Zur Erinnerung an Philipp Melanchthon
bei dem dreihundertjährigen Gedächtniß seines Todestages am 19. April.

Es geziemt uns Deutschen wohl, daß wir die großen Männer unsers Volkes in der Vorzeit nicht vergessen. Auch an Philipp Melanchthon, welchen man wohl mit Recht den Lehrer Deutschlands genannt hat, den Freund und Gehülfen D. Luthers in dem Werk der Reformation, werden wir erinnert bei der Wiederkehr seines Todestages nach dreien Jahrhunderten. Ihm haben wir Deutschen unsere gelehrte classische Bildung, die Behandlung der griechischen und römischen Schriftsteller in den Schulen, vornehmlich zu verdanken.
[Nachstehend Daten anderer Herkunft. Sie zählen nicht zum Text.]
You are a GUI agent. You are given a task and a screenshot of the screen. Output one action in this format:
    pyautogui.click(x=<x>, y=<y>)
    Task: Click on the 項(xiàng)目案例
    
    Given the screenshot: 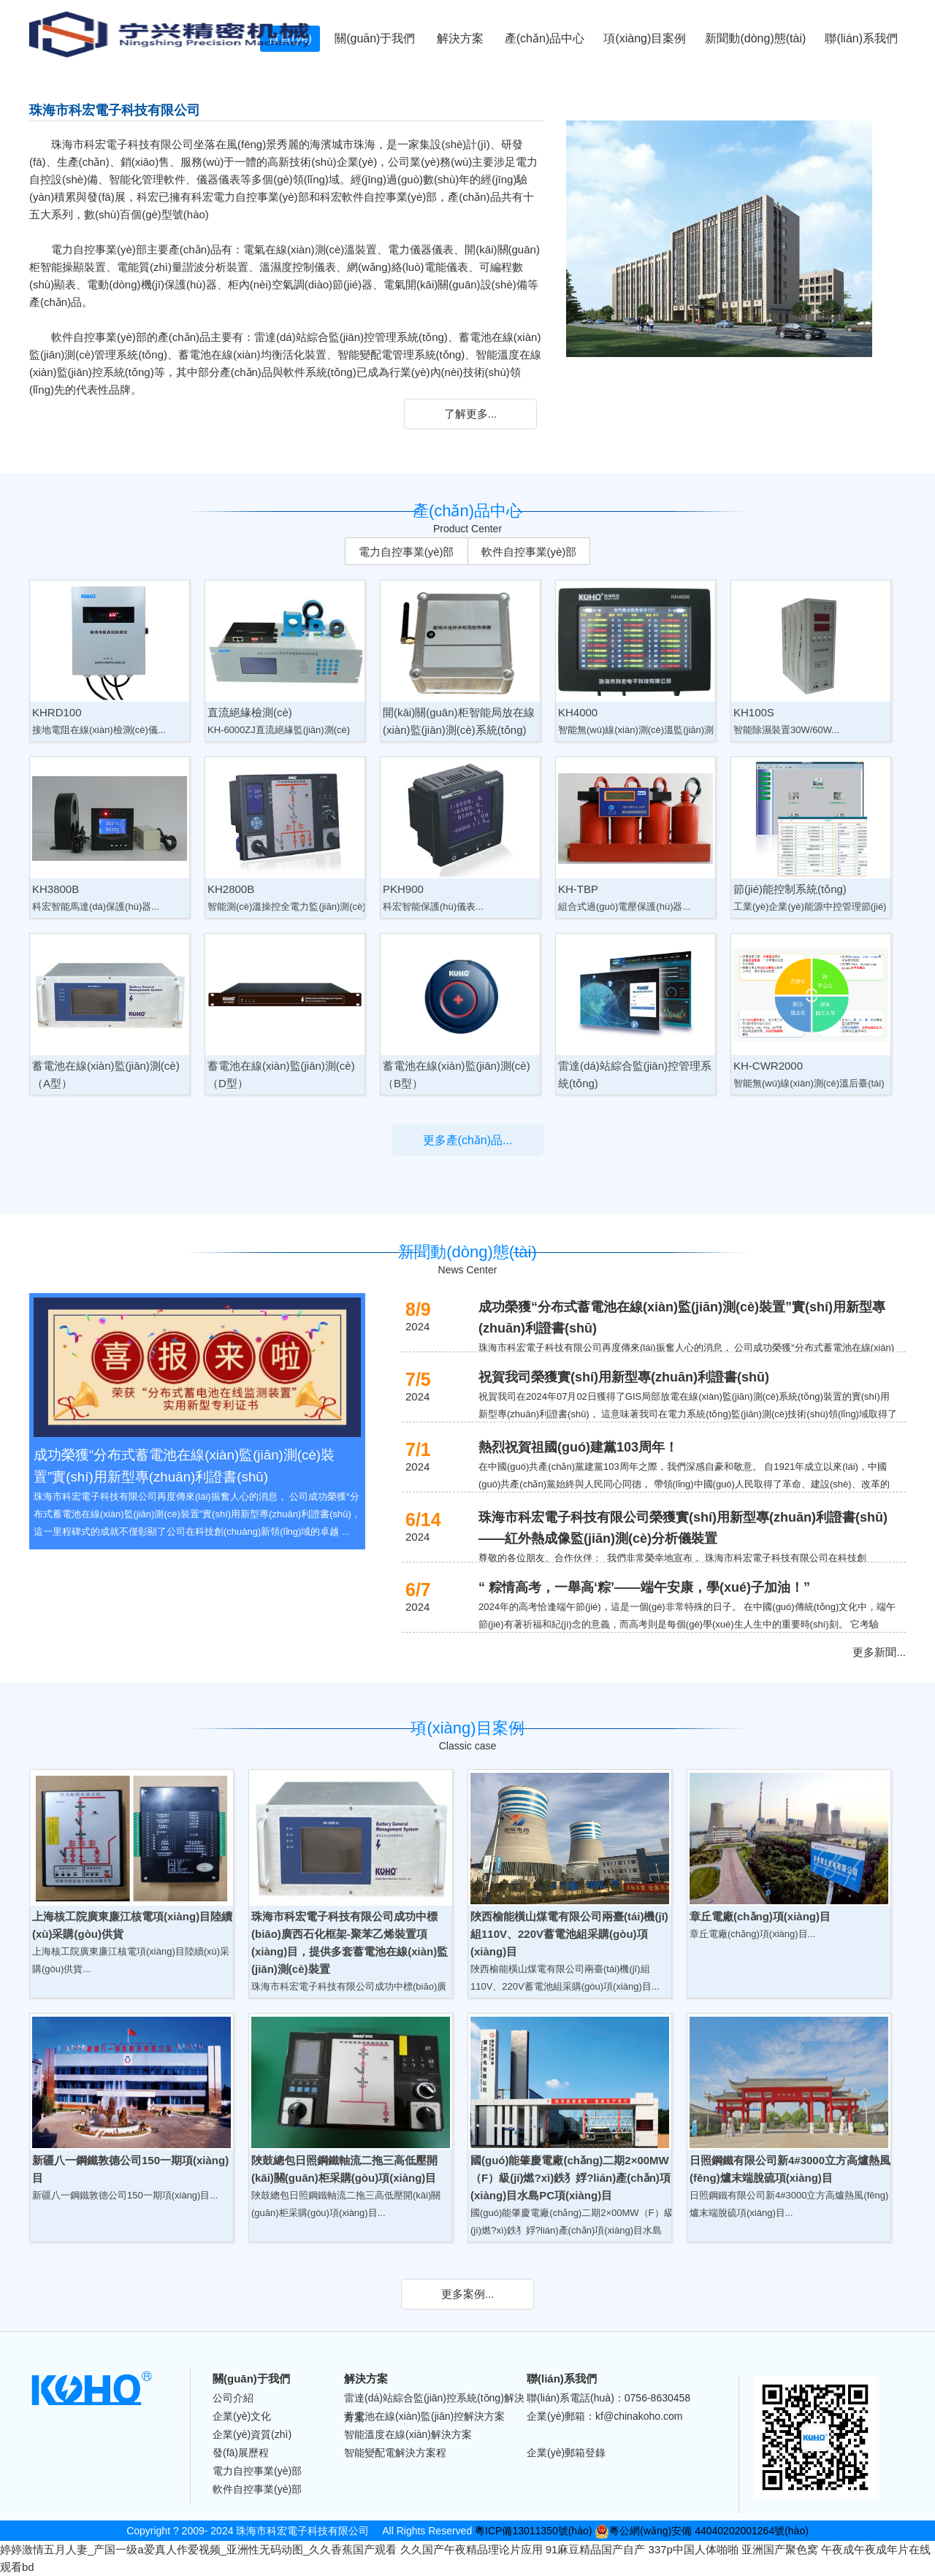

Viel mehr aber haben wir ihm als evangelische Christen zu danken für seine gründliche, muthvolle und entschiedene Vertheidigung der evangelischen Wahrheit in der Abfassung des Augsburger Glaubensbekenntnisses und der Apologie desselben, so wie des ersten Lehrbuchs der evangelischen Glaubenslehre und vieler anderer Schriften und Verhandlungen zur Vertretung der evangelischen Lehre gegen ihre Widersacher.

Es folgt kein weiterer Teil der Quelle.